Plagiarism is the use of an author's words or ideas as if they were one's own without giving credit to the source, including, but not limited to, failure to acknowledge a direct quotation.

Cheating is the willful giving or receiving of information in an unauthorized manner during an examination, illicitly obtaining examination questions in advance, copying computer or Internet files, using someone else's work for assignments as if it were one's own, or any other dishonest means of attempting to fulfill the requirements of a course.
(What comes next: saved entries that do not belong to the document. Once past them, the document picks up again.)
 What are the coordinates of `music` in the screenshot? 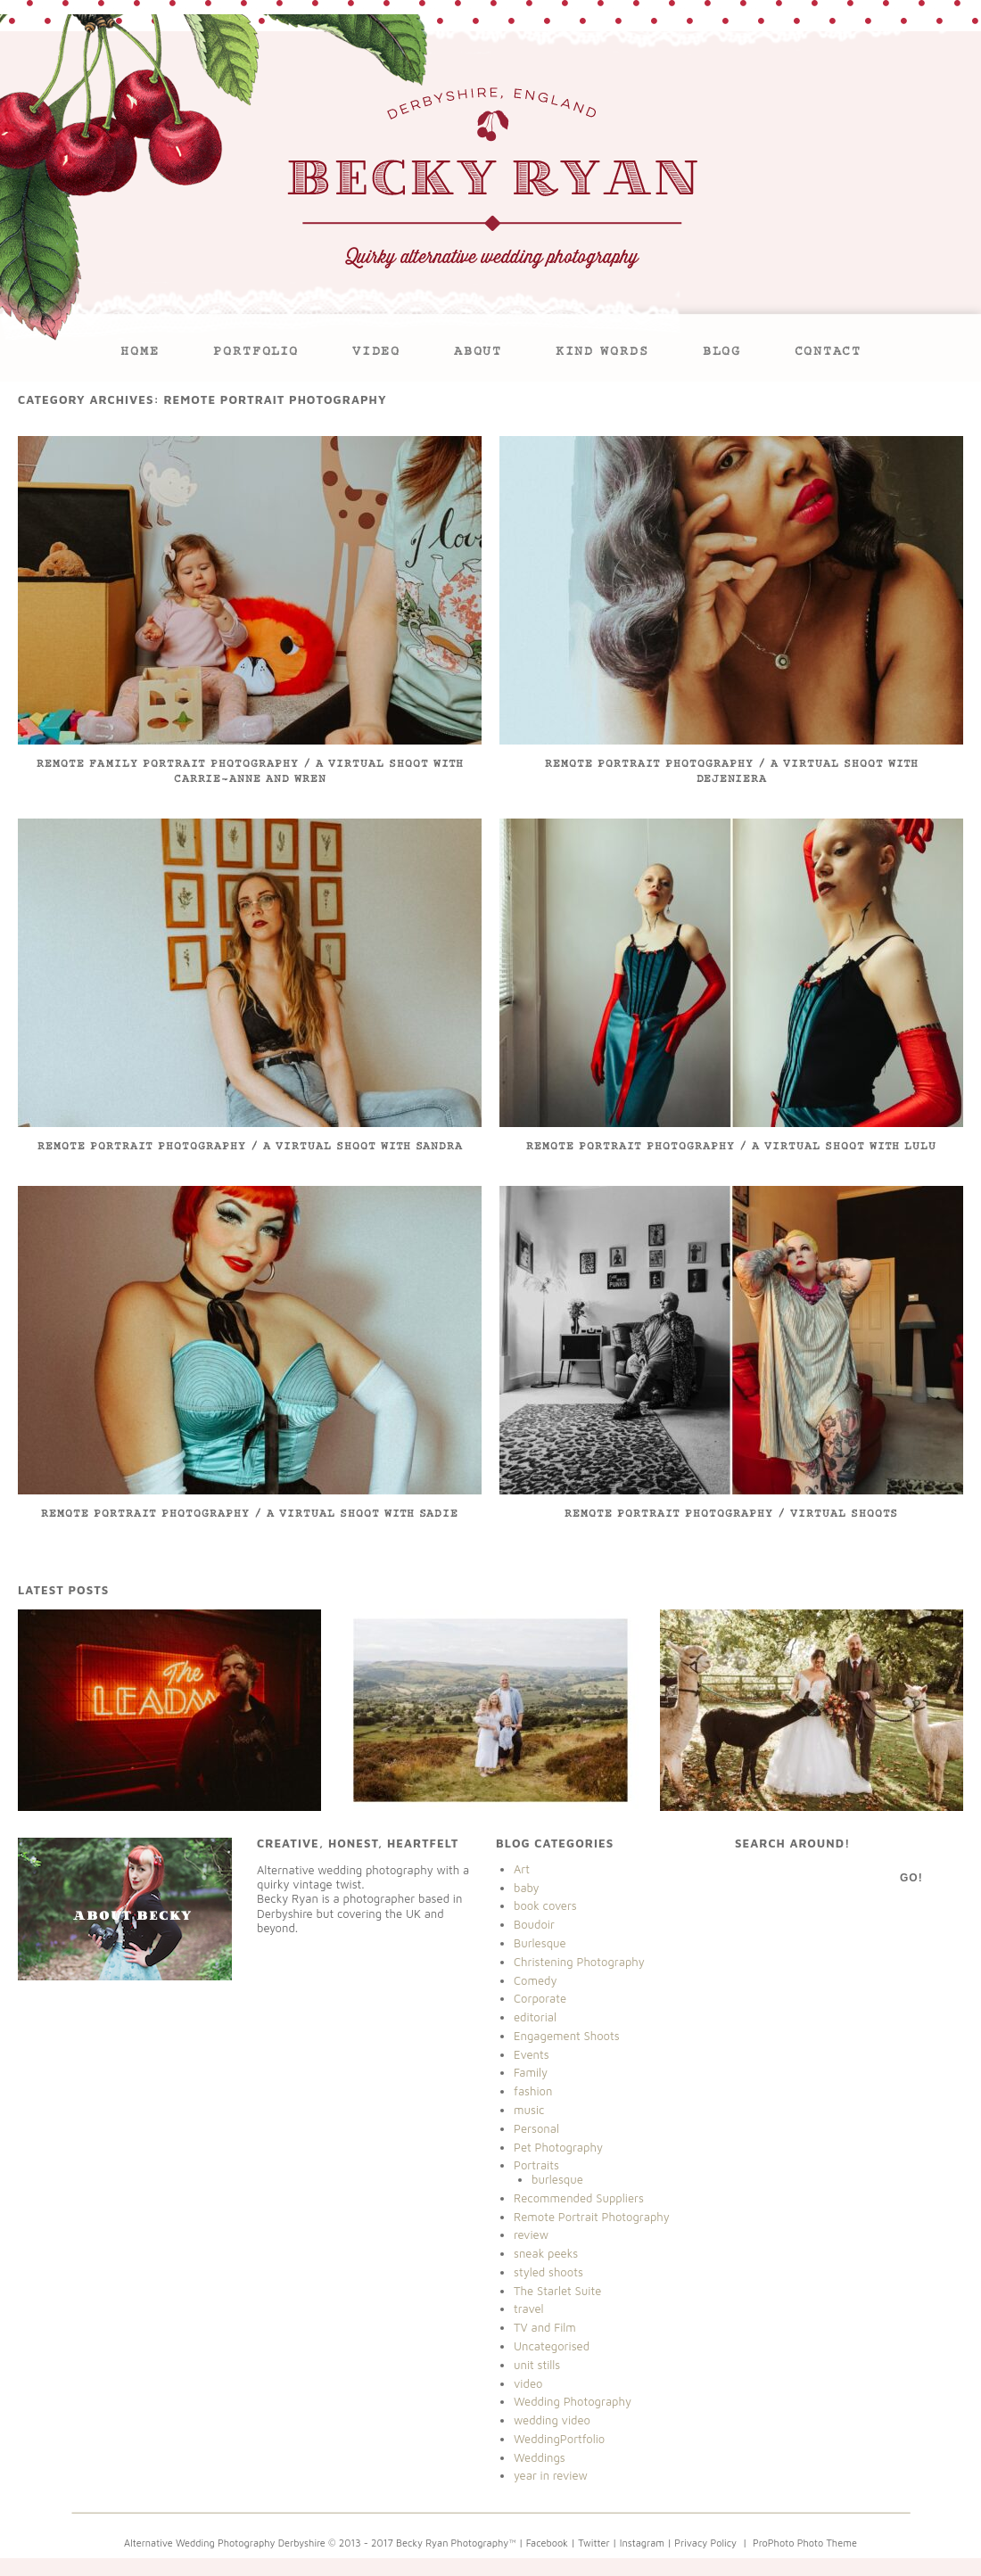 It's located at (529, 2110).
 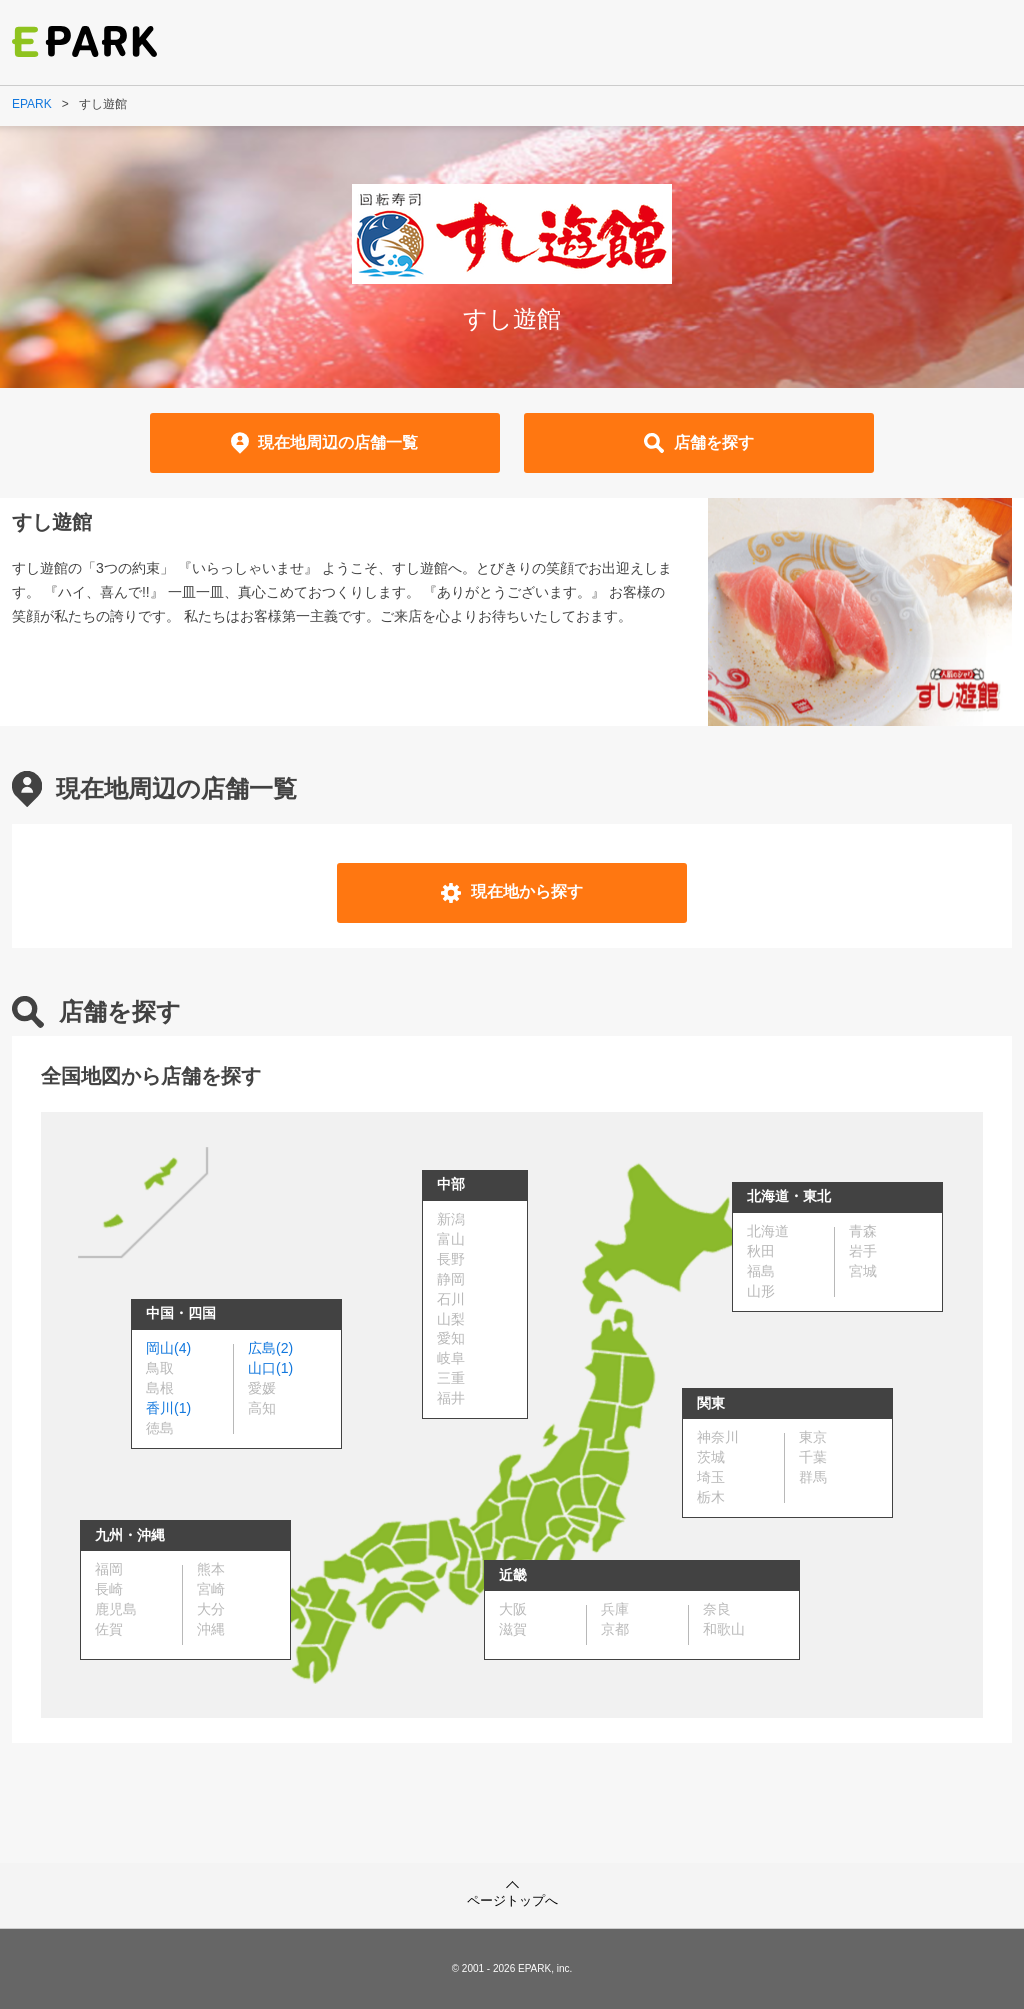 I want to click on 香川(1), so click(x=168, y=1408).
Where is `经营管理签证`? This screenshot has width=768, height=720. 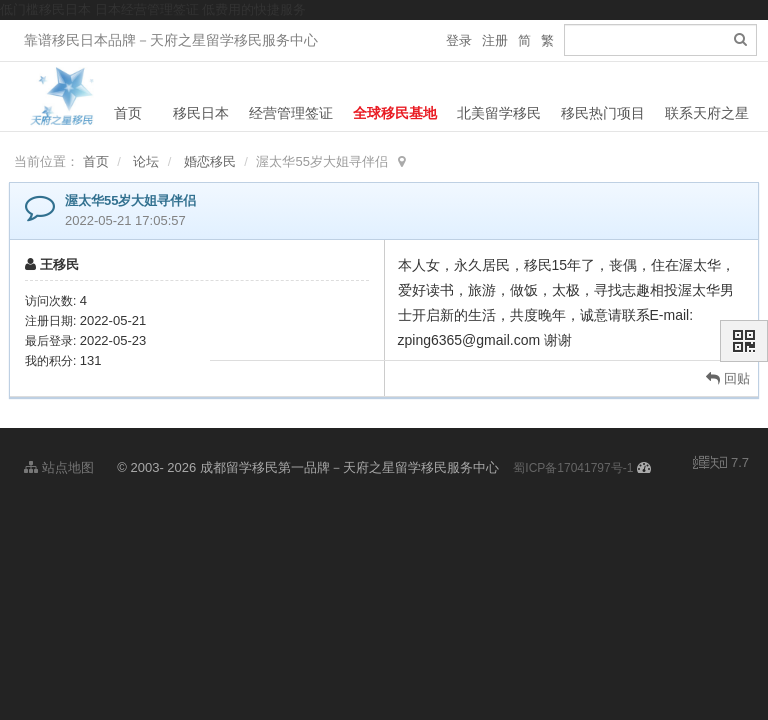 经营管理签证 is located at coordinates (291, 113). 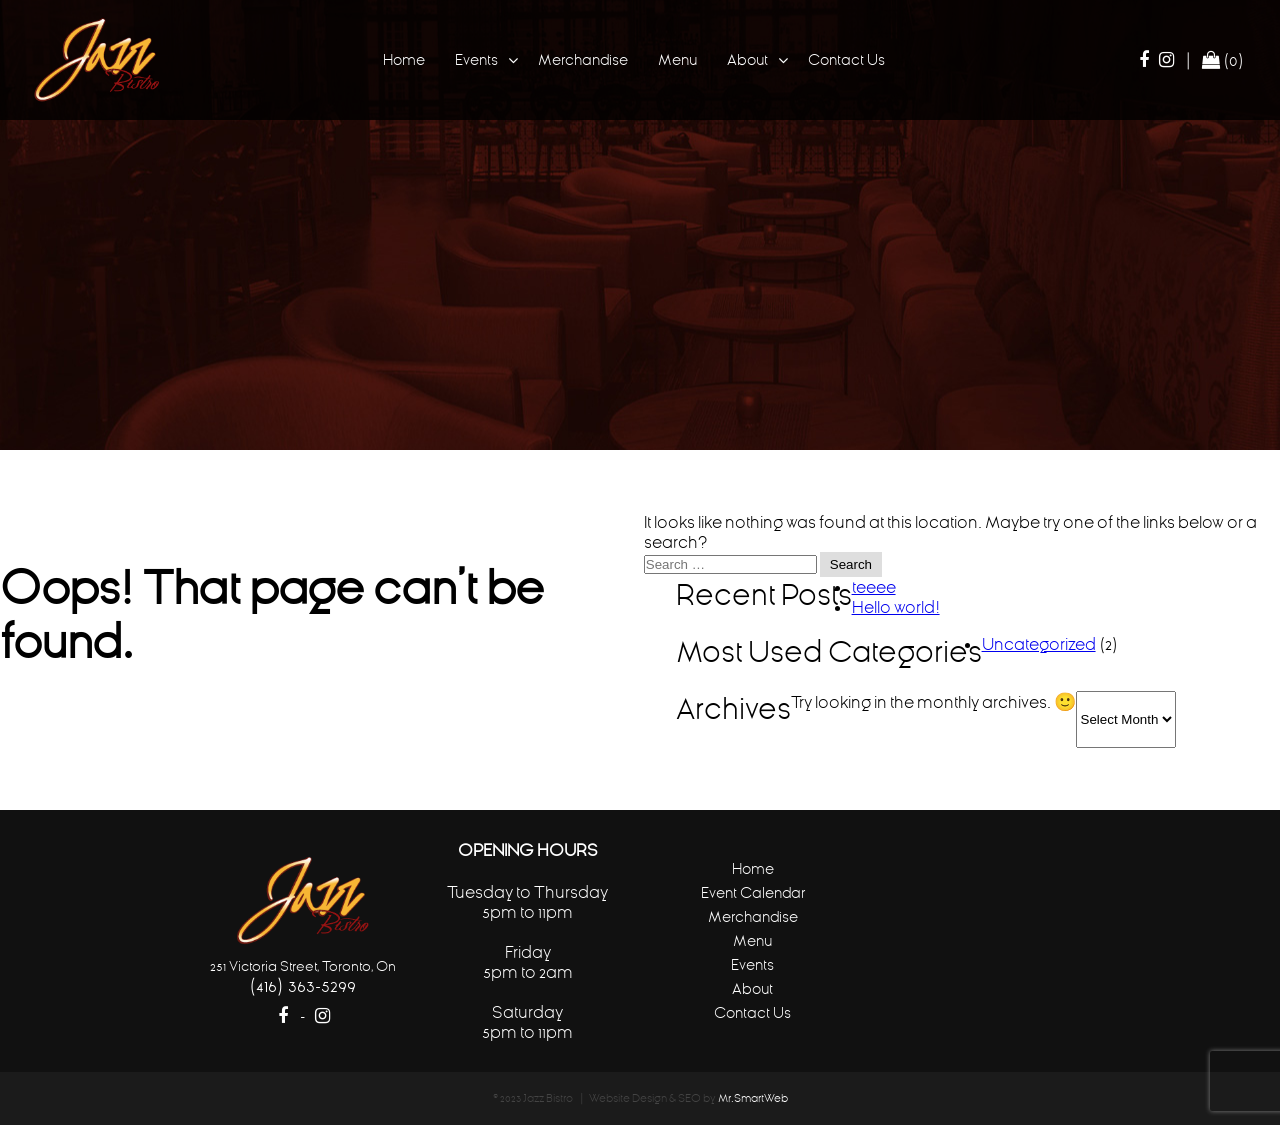 The image size is (1280, 1125). Describe the element at coordinates (753, 892) in the screenshot. I see `Event Calendar` at that location.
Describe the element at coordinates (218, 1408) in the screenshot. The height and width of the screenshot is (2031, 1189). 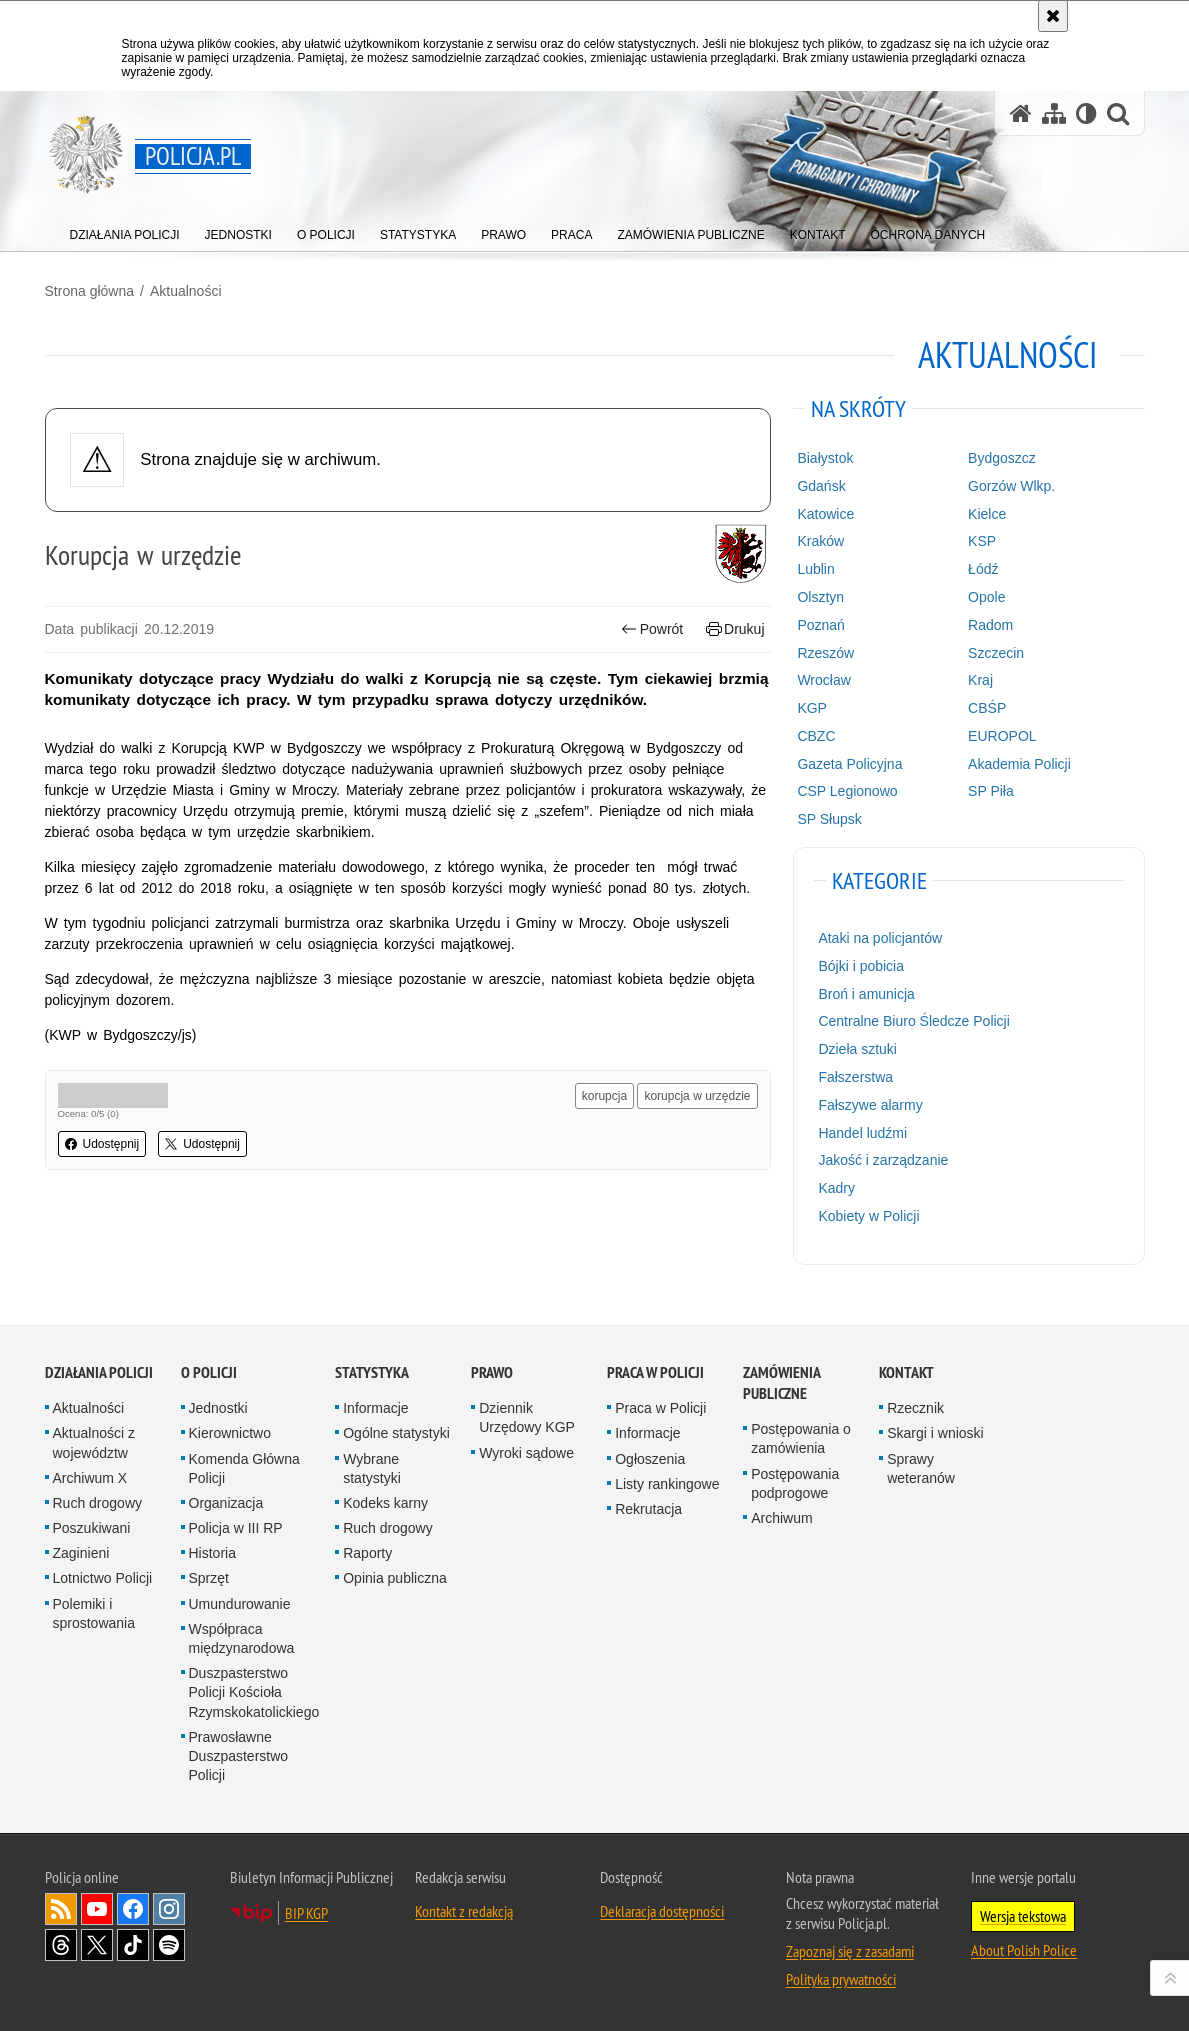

Collusion is intentionally aiding or attempting to aid another in an act of scholastic dishonesty, including but not limited to providing a paper or project to another student, providing an inappropriate level of assistance; communicating answers to a classmate during an examination; removing tests or answer sheets from a test site, and allowing a classmate to copy answers.

See the current Collin Student Handbook for additional information.

==> Academic dishonesty could result in a “zero” grade on the particular assignment or test.


You may repeat these courses only once after receiving a grade, including W.


Collin College will adhere to all applicable Federal, State, and locl laws, regulations and guidelines with respect to providing reasonable accommodations as required to afford equal educational opportunity.  It is the student's responsibility to contact the faculty member and the ACCESS Office (SCC-D140) or 881–5898, (V/TDD-881-5950) to arrange for appropriate accommodations. See the current Student Handbook for additional information.